(Document layout detection data)

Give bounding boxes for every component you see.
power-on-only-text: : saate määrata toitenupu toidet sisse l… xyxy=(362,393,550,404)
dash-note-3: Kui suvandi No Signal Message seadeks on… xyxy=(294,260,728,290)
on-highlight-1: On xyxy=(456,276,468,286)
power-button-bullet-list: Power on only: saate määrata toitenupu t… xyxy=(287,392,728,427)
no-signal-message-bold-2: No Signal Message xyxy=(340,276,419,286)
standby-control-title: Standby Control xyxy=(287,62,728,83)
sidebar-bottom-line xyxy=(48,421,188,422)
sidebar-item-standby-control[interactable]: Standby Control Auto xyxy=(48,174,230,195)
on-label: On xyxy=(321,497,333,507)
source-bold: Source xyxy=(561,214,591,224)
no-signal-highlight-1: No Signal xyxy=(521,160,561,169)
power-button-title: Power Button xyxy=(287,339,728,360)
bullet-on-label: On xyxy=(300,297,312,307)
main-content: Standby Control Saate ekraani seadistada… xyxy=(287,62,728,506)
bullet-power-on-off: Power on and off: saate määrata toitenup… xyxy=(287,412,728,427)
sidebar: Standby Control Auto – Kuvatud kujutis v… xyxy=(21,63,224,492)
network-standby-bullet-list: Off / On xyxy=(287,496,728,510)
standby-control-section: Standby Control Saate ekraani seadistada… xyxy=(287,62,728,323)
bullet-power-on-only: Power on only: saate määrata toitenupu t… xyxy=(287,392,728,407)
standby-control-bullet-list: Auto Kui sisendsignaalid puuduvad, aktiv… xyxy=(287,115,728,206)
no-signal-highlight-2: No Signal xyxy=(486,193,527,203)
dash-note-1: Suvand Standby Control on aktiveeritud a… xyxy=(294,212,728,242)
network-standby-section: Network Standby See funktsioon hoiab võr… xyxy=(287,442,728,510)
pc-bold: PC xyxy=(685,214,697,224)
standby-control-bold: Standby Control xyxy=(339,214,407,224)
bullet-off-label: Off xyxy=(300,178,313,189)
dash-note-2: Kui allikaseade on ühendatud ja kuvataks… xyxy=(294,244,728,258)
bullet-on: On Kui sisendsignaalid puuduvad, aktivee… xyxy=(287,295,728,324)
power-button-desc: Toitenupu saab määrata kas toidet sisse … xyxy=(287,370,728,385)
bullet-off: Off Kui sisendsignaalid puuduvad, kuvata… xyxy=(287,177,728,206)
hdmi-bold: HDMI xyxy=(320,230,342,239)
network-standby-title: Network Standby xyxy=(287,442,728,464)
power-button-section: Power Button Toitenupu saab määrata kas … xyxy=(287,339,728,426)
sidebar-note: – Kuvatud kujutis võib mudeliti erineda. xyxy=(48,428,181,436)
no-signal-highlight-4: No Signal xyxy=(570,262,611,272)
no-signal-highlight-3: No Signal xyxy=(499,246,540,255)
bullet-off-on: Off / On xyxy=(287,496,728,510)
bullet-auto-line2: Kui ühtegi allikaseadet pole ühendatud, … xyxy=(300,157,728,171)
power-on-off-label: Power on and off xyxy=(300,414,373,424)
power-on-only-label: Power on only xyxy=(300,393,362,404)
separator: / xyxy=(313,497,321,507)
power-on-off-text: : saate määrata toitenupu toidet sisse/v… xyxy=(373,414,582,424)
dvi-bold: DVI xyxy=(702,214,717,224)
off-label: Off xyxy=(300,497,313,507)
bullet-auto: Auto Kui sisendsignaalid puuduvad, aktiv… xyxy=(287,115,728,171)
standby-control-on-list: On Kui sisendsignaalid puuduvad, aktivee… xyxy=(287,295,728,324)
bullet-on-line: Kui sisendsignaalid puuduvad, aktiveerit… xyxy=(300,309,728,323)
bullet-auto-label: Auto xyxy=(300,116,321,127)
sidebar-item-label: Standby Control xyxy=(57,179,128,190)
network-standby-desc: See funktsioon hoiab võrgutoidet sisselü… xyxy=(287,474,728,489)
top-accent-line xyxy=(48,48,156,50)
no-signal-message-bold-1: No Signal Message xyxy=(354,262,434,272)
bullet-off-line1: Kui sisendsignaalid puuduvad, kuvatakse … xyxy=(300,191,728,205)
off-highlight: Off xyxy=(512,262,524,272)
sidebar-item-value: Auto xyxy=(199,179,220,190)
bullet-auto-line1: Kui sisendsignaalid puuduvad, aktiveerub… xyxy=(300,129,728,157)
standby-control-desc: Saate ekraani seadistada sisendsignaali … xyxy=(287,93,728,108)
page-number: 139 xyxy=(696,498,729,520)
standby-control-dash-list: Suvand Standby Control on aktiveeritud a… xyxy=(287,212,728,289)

→ **EXERCISE**:
Each line of the data needs to be repeated exactly.

→ **EXPECTED ANSWER**:
Give bounding boxes for every component you see.
power-on-only-text: : saate määrata toitenupu toidet sisse l… xyxy=(362,393,550,404)
dash-note-3: Kui suvandi No Signal Message seadeks on… xyxy=(294,260,728,290)
on-highlight-1: On xyxy=(456,276,468,286)
power-button-bullet-list: Power on only: saate määrata toitenupu t… xyxy=(287,392,728,427)
no-signal-message-bold-2: No Signal Message xyxy=(340,276,419,286)
standby-control-title: Standby Control xyxy=(287,62,728,83)
sidebar-bottom-line xyxy=(48,421,188,422)
sidebar-item-standby-control[interactable]: Standby Control Auto xyxy=(48,174,230,195)
on-label: On xyxy=(321,497,333,507)
source-bold: Source xyxy=(561,214,591,224)
no-signal-highlight-1: No Signal xyxy=(521,160,561,169)
power-button-title: Power Button xyxy=(287,339,728,360)
bullet-on-label: On xyxy=(300,297,312,307)
main-content: Standby Control Saate ekraani seadistada… xyxy=(287,62,728,506)
bullet-power-on-off: Power on and off: saate määrata toitenup… xyxy=(287,412,728,427)
sidebar: Standby Control Auto – Kuvatud kujutis v… xyxy=(21,63,224,492)
network-standby-bullet-list: Off / On xyxy=(287,496,728,510)
standby-control-section: Standby Control Saate ekraani seadistada… xyxy=(287,62,728,323)
bullet-power-on-only: Power on only: saate määrata toitenupu t… xyxy=(287,392,728,407)
standby-control-bullet-list: Auto Kui sisendsignaalid puuduvad, aktiv… xyxy=(287,115,728,206)
no-signal-highlight-2: No Signal xyxy=(486,193,527,203)
dash-note-1: Suvand Standby Control on aktiveeritud a… xyxy=(294,212,728,242)
network-standby-section: Network Standby See funktsioon hoiab võr… xyxy=(287,442,728,510)
pc-bold: PC xyxy=(685,214,697,224)
standby-control-bold: Standby Control xyxy=(339,214,407,224)
bullet-off-label: Off xyxy=(300,178,313,189)
dash-note-2: Kui allikaseade on ühendatud ja kuvataks… xyxy=(294,244,728,258)
bullet-on: On Kui sisendsignaalid puuduvad, aktivee… xyxy=(287,295,728,324)
power-button-desc: Toitenupu saab määrata kas toidet sisse … xyxy=(287,370,728,385)
bullet-off: Off Kui sisendsignaalid puuduvad, kuvata… xyxy=(287,177,728,206)
hdmi-bold: HDMI xyxy=(320,230,342,239)
network-standby-title: Network Standby xyxy=(287,442,728,464)
power-button-section: Power Button Toitenupu saab määrata kas … xyxy=(287,339,728,426)
sidebar-note: – Kuvatud kujutis võib mudeliti erineda. xyxy=(48,428,181,436)
no-signal-highlight-4: No Signal xyxy=(570,262,611,272)
no-signal-highlight-3: No Signal xyxy=(499,246,540,255)
bullet-off-on: Off / On xyxy=(287,496,728,510)
bullet-auto-line2: Kui ühtegi allikaseadet pole ühendatud, … xyxy=(300,157,728,171)
power-on-off-label: Power on and off xyxy=(300,414,373,424)
power-on-only-label: Power on only xyxy=(300,393,362,404)
separator: / xyxy=(313,497,321,507)
power-on-off-text: : saate määrata toitenupu toidet sisse/v… xyxy=(373,414,582,424)
dvi-bold: DVI xyxy=(702,214,717,224)
off-label: Off xyxy=(300,497,313,507)
bullet-auto: Auto Kui sisendsignaalid puuduvad, aktiv… xyxy=(287,115,728,171)
standby-control-on-list: On Kui sisendsignaalid puuduvad, aktivee… xyxy=(287,295,728,324)
bullet-on-line: Kui sisendsignaalid puuduvad, aktiveerit… xyxy=(300,309,728,323)
bullet-auto-label: Auto xyxy=(300,116,321,127)
sidebar-item-label: Standby Control xyxy=(57,179,128,190)
network-standby-desc: See funktsioon hoiab võrgutoidet sisselü… xyxy=(287,474,728,489)
top-accent-line xyxy=(48,48,156,50)
no-signal-message-bold-1: No Signal Message xyxy=(354,262,434,272)
bullet-off-line1: Kui sisendsignaalid puuduvad, kuvatakse … xyxy=(300,191,728,205)
off-highlight: Off xyxy=(512,262,524,272)
sidebar-item-value: Auto xyxy=(199,179,220,190)
bullet-auto-line1: Kui sisendsignaalid puuduvad, aktiveerub… xyxy=(300,129,728,157)
standby-control-desc: Saate ekraani seadistada sisendsignaali … xyxy=(287,93,728,108)
page-number: 139 xyxy=(696,498,729,520)
standby-control-dash-list: Suvand Standby Control on aktiveeritud a… xyxy=(287,212,728,289)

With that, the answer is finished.